マンション投資には「一棟物件」と「区分物件」という2つの選択肢があります。マンション投資を始めたいと思った際、一棟物件のほうがメリットが多いことはわかっていても、資金を用意しにくいことがネックとなります。そこで、一棟買いは無理でも規模感のあるマンション投資をしたいと考える人に向いているのが「バルク買い」です。本記事では、バルク買いについてのメリットや注意点などについて解説します。
「一棟買い」は資金が足りなくても…区分所有マンションを「バルク買い」する、これだけのメリット (※写真はイメージです/PIXTA)

バルク買いの注意点

次に、マンションのバルク買いにおける注意点も解説しておきましょう。バルク買いの物件選びにおける注意点は、2つあります。

 

1.リスクの分散性

1つめは、リスクの分散性についてです。一棟投資と区分投資を比べると、一棟投資は文字どおりマンションを一棟丸ごと所有するため収益性こそ高くはなりますが、その一方で当該マンションと「心中」するリスクを秘めています。

 

災害でダメージを受けてしまうといった直接的なリスクだけでなく、当該マンションの周辺環境が変化して需要が低下してしまうと、マンション全体の稼働率が下がってしまいます。

 

これに対して区分投資は、複数戸を所有する場合であっても立地や価格帯などが異なるマンションにまたがって所有することができるため、リスクの分散効果が得られます。

 

この傾向は、そのままバルク買いにも当てはまります。議決権の過半数を取得するほどの規模でバルク買いをすることは一棟買いと同等の効果が得られると述べました。これは同時に、一棟買いと同様のリスクを背負うことも意味します。

 

2.マンションの管理状態

2つめは、購入するマンションの管理状態に対する注意点です。
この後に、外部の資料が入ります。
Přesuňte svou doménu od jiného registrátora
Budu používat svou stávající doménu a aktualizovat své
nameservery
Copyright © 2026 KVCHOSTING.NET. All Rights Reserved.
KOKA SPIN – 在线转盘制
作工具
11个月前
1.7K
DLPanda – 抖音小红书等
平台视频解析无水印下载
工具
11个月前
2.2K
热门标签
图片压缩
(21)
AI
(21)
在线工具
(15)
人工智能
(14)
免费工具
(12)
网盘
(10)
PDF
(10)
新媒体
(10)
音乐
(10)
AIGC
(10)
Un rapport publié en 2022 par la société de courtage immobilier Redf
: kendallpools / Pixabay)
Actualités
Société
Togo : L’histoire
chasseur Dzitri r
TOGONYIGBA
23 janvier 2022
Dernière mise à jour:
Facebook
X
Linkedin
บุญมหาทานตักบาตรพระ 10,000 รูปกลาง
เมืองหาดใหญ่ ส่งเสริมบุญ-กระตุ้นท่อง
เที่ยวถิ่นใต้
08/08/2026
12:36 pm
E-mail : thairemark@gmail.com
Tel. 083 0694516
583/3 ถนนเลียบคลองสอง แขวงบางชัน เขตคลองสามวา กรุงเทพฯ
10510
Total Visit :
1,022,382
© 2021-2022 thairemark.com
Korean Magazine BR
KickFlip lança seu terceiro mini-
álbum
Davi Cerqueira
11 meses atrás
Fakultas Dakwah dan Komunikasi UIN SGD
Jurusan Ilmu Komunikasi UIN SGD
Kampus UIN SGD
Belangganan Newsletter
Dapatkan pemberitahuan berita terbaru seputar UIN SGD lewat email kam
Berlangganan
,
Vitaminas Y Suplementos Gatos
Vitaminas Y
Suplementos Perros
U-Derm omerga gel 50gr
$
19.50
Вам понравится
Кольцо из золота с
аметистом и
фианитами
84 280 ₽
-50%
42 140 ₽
バルク買いを検討しているマンションの管理組合が大規模修繕に備えてきちんと積立していなかったり、ずさんな管理をしていたりといった場合があります。

 

マンションの資産価値は管理状態によって大きく影響を受けるため、購入前の管理状態がどうだったのかを入念にチェックする必要があります。もしかすると売主はそのマンションの管理状態に嫌気が差して手放そうとしているのかもしれない、と考えたとしても考えすぎではないと思います。

 

バルク買いをすると議決権が多い分、管理に対する責任も重くなります。修繕積立金が十分でなければ大規模修繕時に負担する金額は大きくなりますし、それ以外にも面倒なことに巻き込まれるかもしれません。

 

必ず「重要事項に関わる調査報告書」を管理会社から入手して、マンションの管理・運営状況は事前に確認しておきましょう。それに併せて、なぜ売主がバルク売りを希望しているのかを確認することも大切です。

リスクを念頭に、バルク買いのチャンスは逃さない

分譲マンションのバルク買いには多くのメリットがあることがおわかりいただけたと思います。とはいえバルク買いにメリットを感じる投資家はほかにも多くいるため、いつでも簡単に買えるわけではありません。

 

そのため、不動産投資に精通した不動産会社と密接な関係性を構築して有益な情報が入りやすい状況を作っておくことが重要になります。

 

それと同時に、バルク買いには留意するべき注意点もあります。これらの注意点はいずれも事前の入念な情報チェックによって回避できるので、購入前の情報収集や調査を怠らないようにしましょう。